In recent years, Rosanna Crawford became accustomed to competing on the World Cup biathlon circuit in a personal cloud of uncertainty and fleeting hope.
You see, her brother Jordan — battling addiction and mental health challenges — often vanished for long stretches. Some nights, he showed up drunk on the doorstep. Some days, he cleaned up and flirted with sobriety, only to slip and start the cycle all over again.
Jordan Crawford died of a suspected alcohol overdose on April 17 in Calgary. He was 30.
For Rosanna, debilitating grief has replaced uncertainty and fleeting hope as she targets her third Olympic appearance at the 2018 Winter Games in Pyeongchang, South Korea.
"Jordan was always such a huge cheerleader for me," says Rosanna, whose older sister Chandra won gold in cross-country skiing at the 2006 Torino Olympics. "He always felt so bad that he was causing me stress.

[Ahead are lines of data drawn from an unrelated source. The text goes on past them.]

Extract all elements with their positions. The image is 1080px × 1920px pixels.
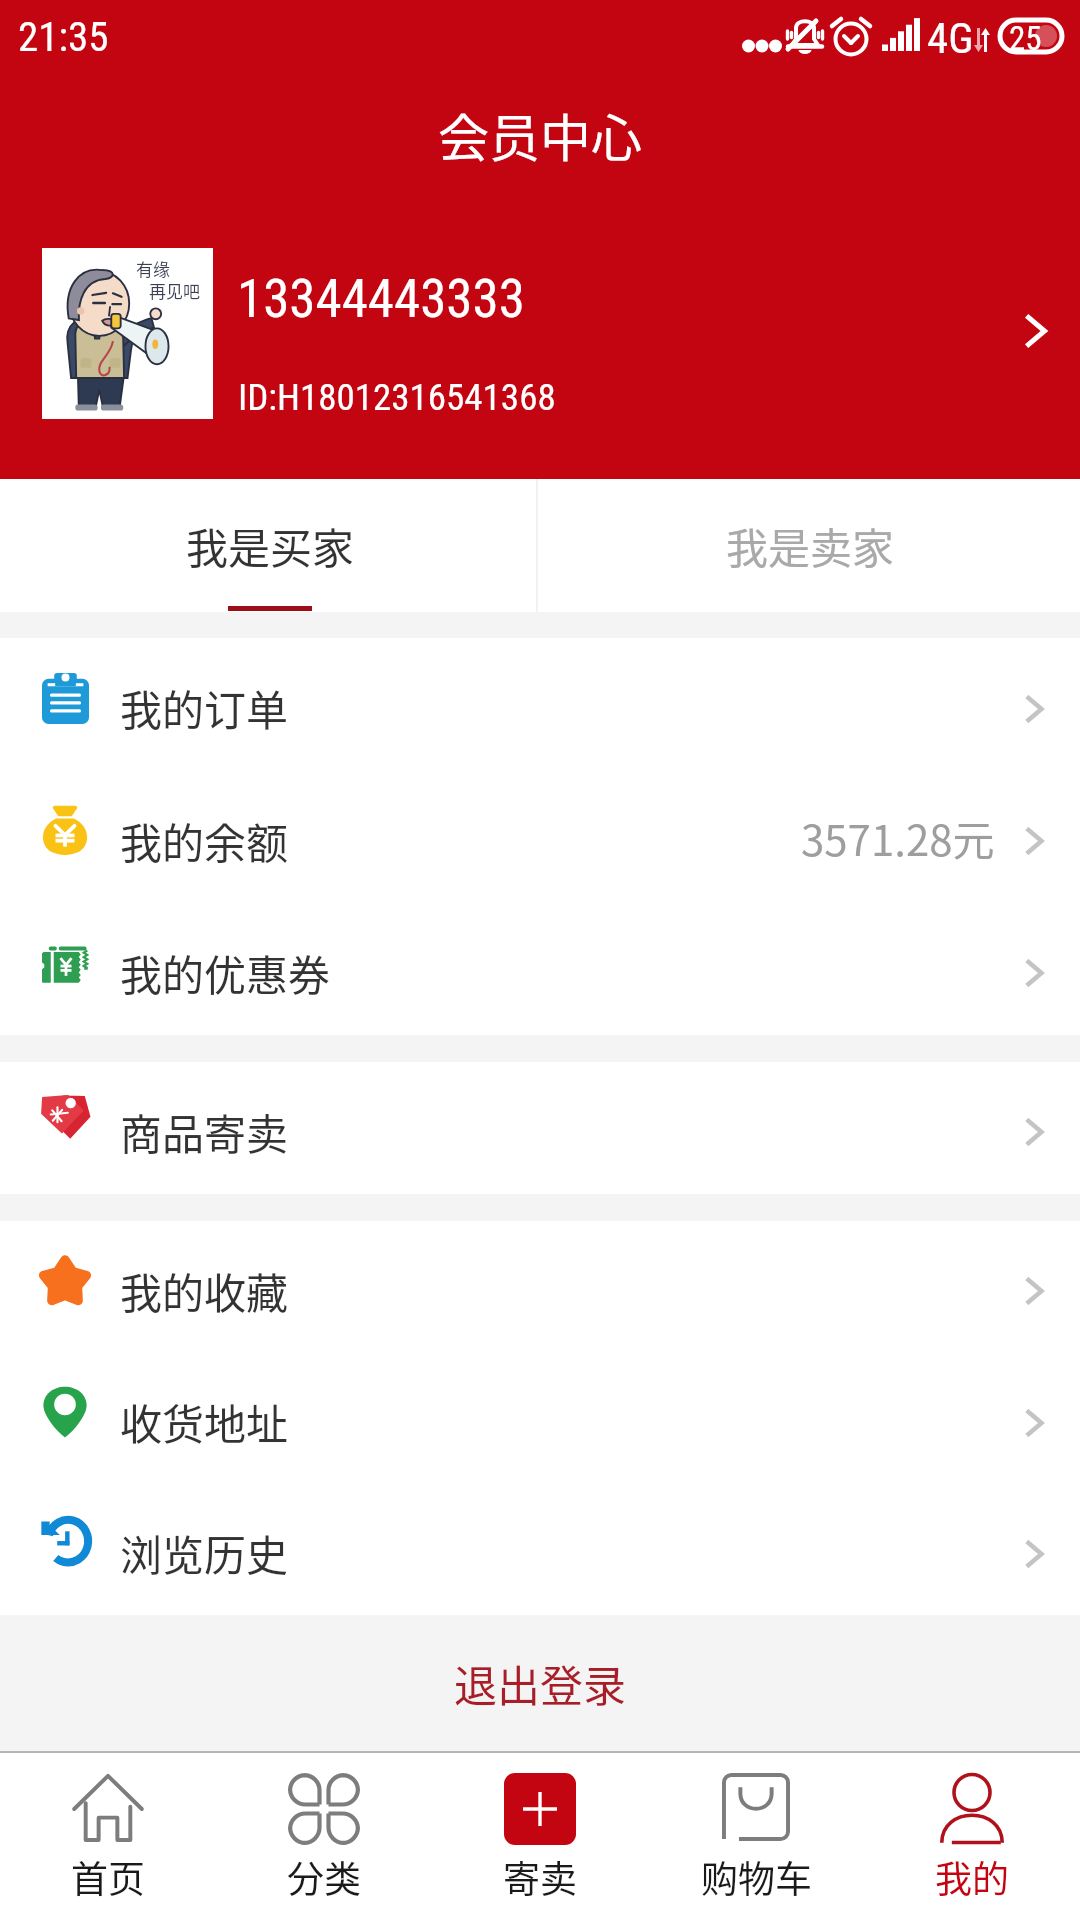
- other: 我的: [936, 1773, 1008, 1845]
- staticText: 商品寄卖: [120, 1101, 289, 1162]
- button[interactable]: 首页: [0, 1751, 216, 1920]
- staticText: 我的订单: [120, 677, 289, 738]
- staticText: 13344443333: [237, 268, 525, 330]
- staticText: ID:H18012316541368: [238, 376, 556, 419]
- staticText: 我是买家: [186, 515, 355, 576]
- other: 首页: [72, 1773, 144, 1845]
- staticText: 我的余额: [120, 810, 289, 871]
- staticText: 首页: [71, 1850, 145, 1904]
- staticText: 再见吧: [149, 278, 200, 303]
- button[interactable]: 分类: [216, 1751, 432, 1920]
- button[interactable]: 浏览历史: [0, 1484, 1080, 1615]
- other: 购物车: [722, 1773, 790, 1841]
- button[interactable]: 我是买家: [0, 479, 540, 612]
- button[interactable]: 我的余额: [0, 771, 1080, 903]
- staticText: 4G: [927, 13, 974, 63]
- other: 寄卖: [504, 1773, 576, 1845]
- staticText: 25: [1009, 19, 1042, 58]
- staticText: 寄卖: [503, 1850, 577, 1904]
- staticText: 购物车: [701, 1850, 812, 1904]
- other: 分类: [288, 1773, 360, 1845]
- button[interactable]: 商品寄卖: [0, 1062, 1080, 1194]
- staticText: 收货地址: [120, 1391, 289, 1452]
- button[interactable]: 我的: [864, 1751, 1080, 1920]
- button[interactable]: 有缘: [0, 231, 1080, 437]
- staticText: 我的优惠券: [120, 942, 331, 1003]
- button[interactable]: 购物车: [648, 1751, 864, 1920]
- button[interactable]: 退出登录: [0, 1615, 1080, 1751]
- button[interactable]: 我的订单: [0, 638, 1080, 771]
- button[interactable]: 我是卖家: [540, 479, 1080, 612]
- staticText: 有缘: [136, 256, 170, 281]
- button[interactable]: 寄卖: [432, 1751, 648, 1920]
- staticText: 分类: [287, 1850, 361, 1904]
- button[interactable]: 我的收藏: [0, 1221, 1080, 1353]
- staticText: 我的: [935, 1850, 1009, 1904]
- staticText: 我是卖家: [726, 515, 895, 576]
- button[interactable]: 我的优惠券: [0, 903, 1080, 1035]
- staticText: 会员中心: [438, 98, 643, 172]
- staticText: 浏览历史: [120, 1522, 289, 1583]
- staticText: 21:35: [18, 13, 109, 61]
- button[interactable]: 收货地址: [0, 1353, 1080, 1484]
- staticText: 我的收藏: [120, 1260, 289, 1321]
- staticText: 3571.28元: [801, 807, 995, 868]
- other: 个人资料: [1026, 315, 1046, 347]
- staticText: 退出登录: [454, 1652, 626, 1714]
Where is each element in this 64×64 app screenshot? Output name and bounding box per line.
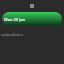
staticText: Mon 20 Jan bbox=[4, 17, 25, 22]
staticText: subscribers bbox=[1, 32, 23, 37]
button[interactable]: Mon 20 Jan bbox=[2, 12, 62, 26]
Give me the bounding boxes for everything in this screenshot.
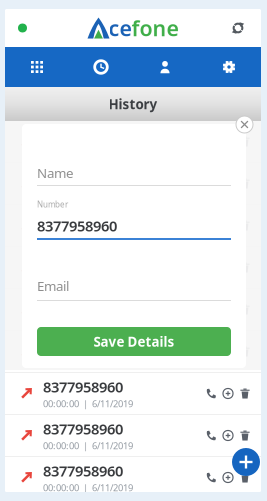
button[interactable]: 8377958960 <box>5 205 261 246</box>
staticText: 8377958960 <box>37 216 117 236</box>
staticText: 00:00:00 | 6/11/2019 <box>43 272 133 284</box>
staticText: Email <box>37 277 69 295</box>
staticText: Number <box>37 199 68 210</box>
staticText: 8377958960 <box>43 209 123 229</box>
staticText: History <box>108 95 158 113</box>
staticText: 8377958960 <box>43 377 123 397</box>
staticText: 00:00:00 | 6/11/2019 <box>43 398 133 410</box>
button[interactable]: 8377958960 <box>5 415 261 456</box>
staticText: Name <box>37 164 74 182</box>
button[interactable]: Contacts <box>133 47 197 87</box>
button[interactable]: Refresh <box>224 14 252 42</box>
button[interactable]: New call <box>232 448 260 476</box>
button[interactable]: 8377958960 <box>5 331 261 372</box>
staticText: fone <box>132 14 178 42</box>
staticText: 00:00:00 | 6/11/2019 <box>43 482 133 494</box>
button[interactable]: 8377958960 <box>5 373 261 414</box>
button[interactable]: History <box>69 47 133 87</box>
staticText: 00:00:00 | 6/11/2019 <box>43 440 133 452</box>
button[interactable]: 8377958960 <box>5 121 261 162</box>
staticText: Save Details <box>94 333 174 350</box>
staticText: 8377958960 <box>43 335 123 355</box>
button[interactable]: 8377958960 <box>5 247 261 288</box>
button[interactable]: Dialpad <box>5 47 69 87</box>
staticText: 00:00:00 | 6/11/2019 <box>43 230 133 242</box>
button[interactable]: 8377958960 <box>5 163 261 204</box>
button[interactable]: 8377958960 <box>5 457 261 498</box>
button[interactable]: Settings <box>197 47 261 87</box>
staticText: 8377958960 <box>43 461 123 481</box>
button[interactable]: 8377958960 <box>5 289 261 330</box>
button[interactable]: Close <box>236 116 253 133</box>
staticText: 8377958960 <box>43 167 123 187</box>
button[interactable]: Save Details <box>37 327 231 356</box>
staticText: ce <box>108 14 132 42</box>
staticText: 8377958960 <box>43 419 123 439</box>
staticText: 8377958960 <box>43 293 123 313</box>
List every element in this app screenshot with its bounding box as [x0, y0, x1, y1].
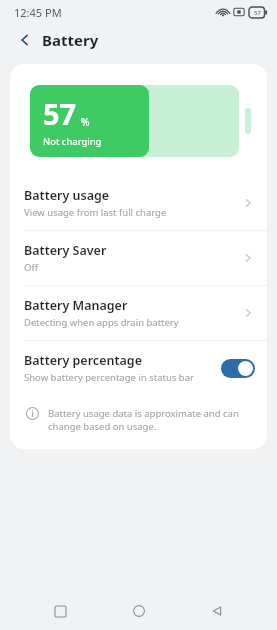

"I want to honour his memory. Even though his death caused me a lot of stress, it's not going to stop me from chasing my dreams."
In spite of his troubles, Jordan chased and achieved his own dream of becoming a professional chef. He worked at some of the finest eateries in his hometown of Canmore, Alta., and eventually went to film school.
But addiction derailed him at every turn.
"You could always tell Jordan had anxiety," says Rosanna, who won World Cup silver in 2015 with Nathan Smith in the single mixed relay. "He was a scared little boy. And when he got into his teens, he might have turned to drinking and drugs to feel more comfortable in his skin.
"He used humour as a coping mechanism. It was always so hard to get past the outer shell with Jordan."
Rosanna, 29, has totally shed her own outer shell while training for Pyeongchang. Physical endurance is key to success in biathlon, a Nordic sport that combines cross-country skiing with rifle shooting. So too is mental focus.
With less than five months to the Olympics, she often feels like she is skiing uphill and shooting through dense fog.
"I think I underestimated how much of an impact grief can have on you," says Rosanna, who posted a career-best fourth place in a World Cup individual sprint race in the 2014-15 season. "It takes a lot of energy to cry and be sad all the time."
Embracing the tears
With the help of her teammates and coach Roddy Ward, Rosanna has learned to embrace the tears. After all, fighting them off is pointless when her heart is screaming for attention.
"Biathlon training at this level takes all of your energy — 100 per cent focus and commitment," says Ward, high performance director for Biathlon Canada. "When you add in something like the death of a brother into the equation, it's really something that needs to be watched and balanced. It obviously takes a lot of energy to deal with that and start to heal.
"We've hopefully created an environment where Rosanna feels comfortable to let the emotions flow when they come up."
Sometimes, the happy memories are the hardest — like when the biathlon team went to Sunshine Meadows to train (Rosanna has fond recollections of backcountry skiing and hiking in the Rocky Mountain paradise with her brother.) Even eating a mean plate of huevos rancheros — one of Jordan's specialities in the kitchen — can serve as a trigger.
And then there's the conversation that keeps running through her mind, the one when her dad called late at night to say her brother had died (Rosanna and Chandra were on holiday at the time in Hawaii.)
"It didn't feel real," Rosanna says. "Sometimes, it still doesn't feel real."
Eye on targets
Through it all, Rosanna pumps one ski boot in front of the other and keeps her eye on the targets while leaning on her tight-knit family to see her through.
"There's still so much stigma around mental health," she says. "Jordan was such an amazing human being — so kind, so sweet. Jordan felt like such a burden, and all we wanted for him was to be happy."
In one candid 2013 Facebook post, Jordan wrote: "For those who fight for it, life has a flavour the sheltered will never know."
"I know I shouldn't feel guilty," Rosanna says. "But it sometimes feels like we didn't do enough."
Through counselling, Rosanna is coming to terms with the fact the entire family couldn't do anything more to save Jordan. But she wants to encourage others who are suffering to reach out before it's too late.
"I just hope other people don't have to go through this," she says. "I don't know a single elite athlete who doesn't work with a psychologist, and it should be viewed the same for people in every walk of life.
"If you need help, ask for it. Please don't be afraid."